However, God’s promise is not realized in places or possessions, but in an ongoing relationship of communion with Him. The plays’ oldest generations have some of this wisdom and so enjoy more of God’s peace, even amid painful and fearful circumstances. The plays’ secularized youngest generation has none of God’s peace, so they are most battered by the world’s fears and pains. Father Stephen Freeman notes,

Secularism is the compartmentalization of God and religion, and everything else, into autonomous and unrelated parts of our lives. Secularism does not deny that God exists, but rather states that He has His place and does not necessarily affect other areas of our lives. But soon that compartmentalization leads to an exclusion of God altogether, as we create a world in which we live by our own reasonings. Thus is born a kind of Christian atheism, where we operate as if God were absent, perhaps even nonexistent. 1

The Humans differs from Sons of the Prophet in two important thematic ways. First, the setting is a sunlight-less two-story residence, directing the audience to think of The Humans vertically. Second, thinking vertically, the audience, along with the characters, discovers banging from above. The young people attribute it to the neighbor upstairs. Or might it be His thundering from heaven?

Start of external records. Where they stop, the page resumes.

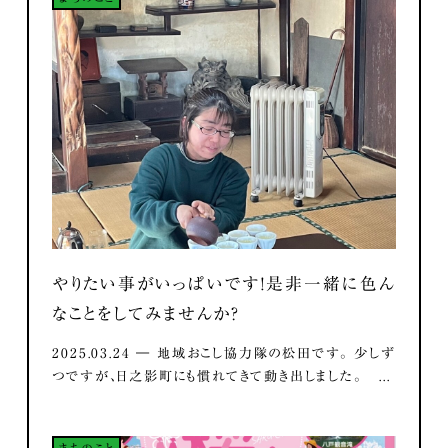
やりたい事がいっぱいです！是非一緒に色ん
なことをしてみませんか？
2025.03.24 ― 地域おこし協力隊の松田です。 少しず
つですが、日之影町にも慣れてきて動き出しました。 ...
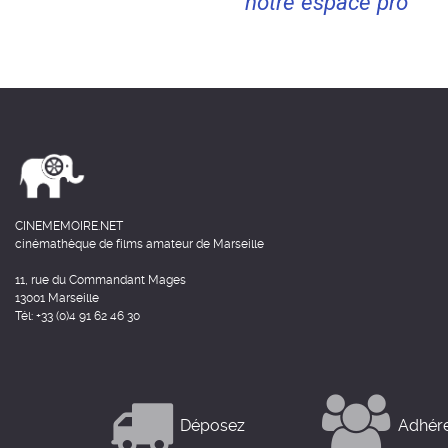
notre espace pro
CINEMEMOIRE.NET
cinémathèque de films amateur de Marseille
11, rue du Commandant Mages
13001 Marseille
Tél: +33 (0)4 91 62 46 30
Déposez
Adhér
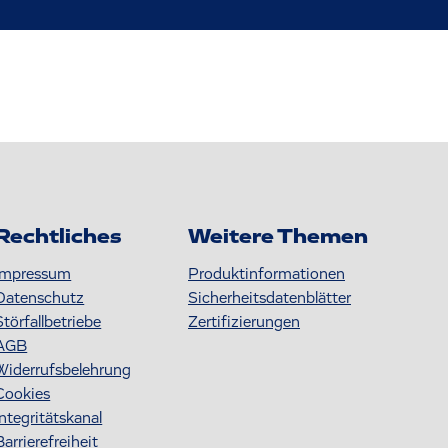
Rechtliches
Weitere Themen
Impressum
Produktinformationen
Datenschutz
S icherheitsdatenblätter
Störfallbetriebe
Zertifizierungen
AGB
Widerrufsbelehrung
Cookies
Integritätskanal
Barrierefreiheit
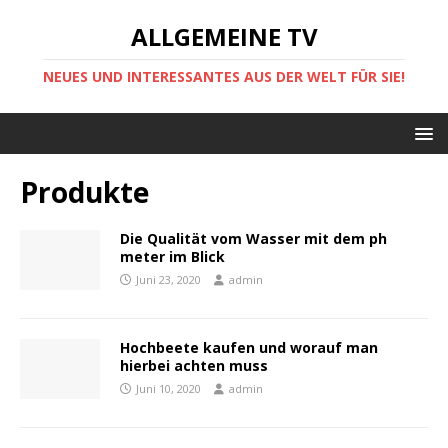
ALLGEMEINE TV
NEUES UND INTERESSANTES AUS DER WELT FÜR SIE!
Produkte
Die Qualität vom Wasser mit dem ph
meter im Blick
Juni 23, 2020
admin
Hochbeete kaufen und worauf man
hierbei achten muss
Juni 10, 2020
admin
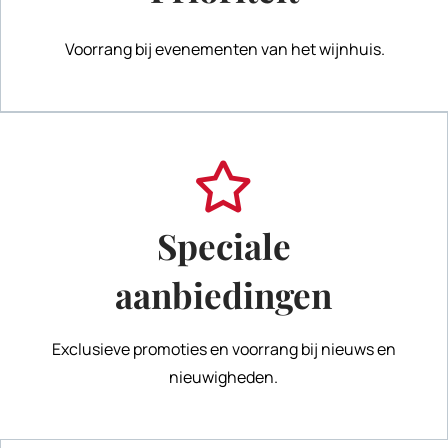
Voorrang bij evenementen van het wijnhuis.
Speciale
aanbiedingen
Exclusieve promoties en voorrang bij nieuws en
nieuwigheden.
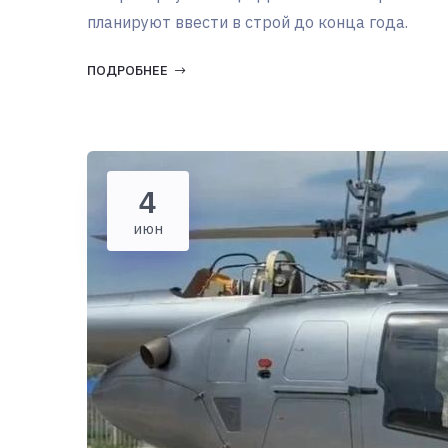
планируют ввести в строй до конца года.
ПОДРОБНЕЕ
4
июн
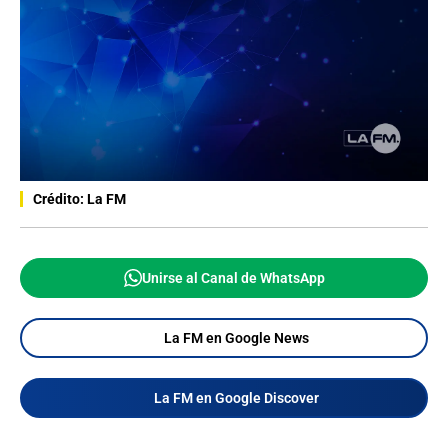
Crédito: La FM
Unirse al Canal de WhatsApp
La FM en Google News
La FM en Google Discover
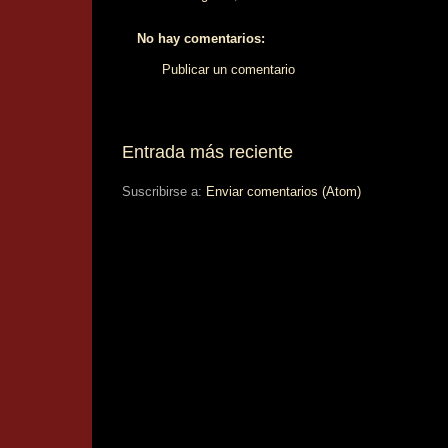
No hay comentarios:
Publicar un comentario
Entrada más reciente
Suscribirse a:
Enviar comentarios (Atom)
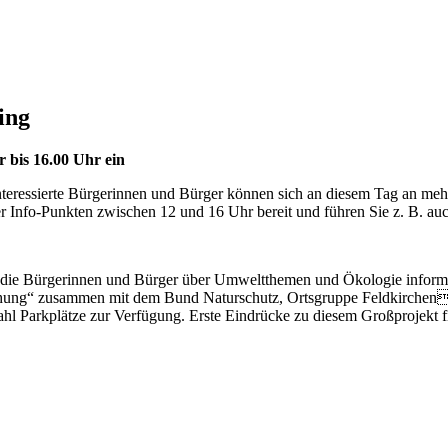
ing
 bis 16.00 Uhr ein
 Interessierte Bürgerinnen und Bürger können sich an diesem Tag an m
er Info-Punkten zwischen 12 und 16 Uhr bereit und führen Sie z. B. auc
h die Bürgerinnen und Bürger über Umweltthemen und Ökologie informi
gehung“ zusammen mit dem Bund Naturschutz, Ortsgruppe Feldkirchen
 Zahl Parkplätze zur Verfügung. Erste Eindrücke zu diesem Großprojekt f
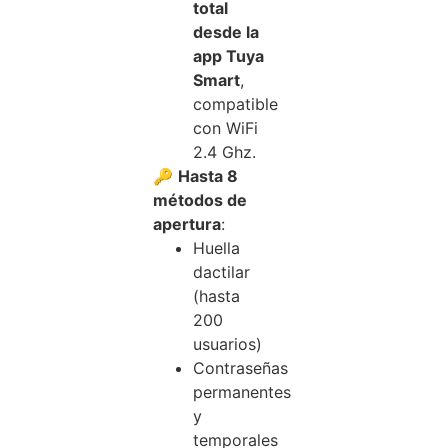
total
desde la
app Tuya
Smart
,
compatible
con WiFi
2.4 Ghz.
🔑
Hasta 8
métodos de
apertura
:
Huella
dactilar
(hasta
200
usuarios)
Contraseñas
permanentes
y
temporales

What is the actual cause of life’s unexplainable occurrences? The Humans is a mystery play.

Besides banging from upstairs, the lights go off, a metal pot mysteriously falls from the kitchen ceiling, and the apartment door closes, unaided, behind the exiting Erik Blake.

What’s going on here? Mr. Karam would like us to ponder this.

Jonah, Orthodox Metropolitan of All America and Canada, suggests a possibility:

Faith in our society has been compromised by secularism. What had been an integrated vision of God and humankind, of the divine and the created, in the “one-storey universe” has become a dualistic segregation of God from human life in the “two-storey” model, in which God is absent from the first floor, and people begin to wonder if there is Anyone home up there. 1

Perhaps God wants the people “downstairs” to be attentive to Him. As C. S. Lewis explains,

God whispers to us in our pleasures, speaks to us in our conscience, but shouts in our pains: Pain is God’s megaphone to rouse a deaf world. 2

Stephen Karam, with his wonderful play The Humans, stakes his claim as the America’s Chekhov for the 21st century. His play has at its core the hopes of the trapped sisters Olga and Irina,

There will come a time when everybody will know why, for what purpose, there is all this suffering, and there will be no more mysteries…. In a little while we shall know why we are living, why we are suffering…If we could only know, if we could only know. 3

1 Freeman, Stephen. Everywhere Present. Christianity in a One-Storey Universe.
2 Lewis, C. L. The Problem of Pain.
3 Chekhov, Anton. The Three Sisters.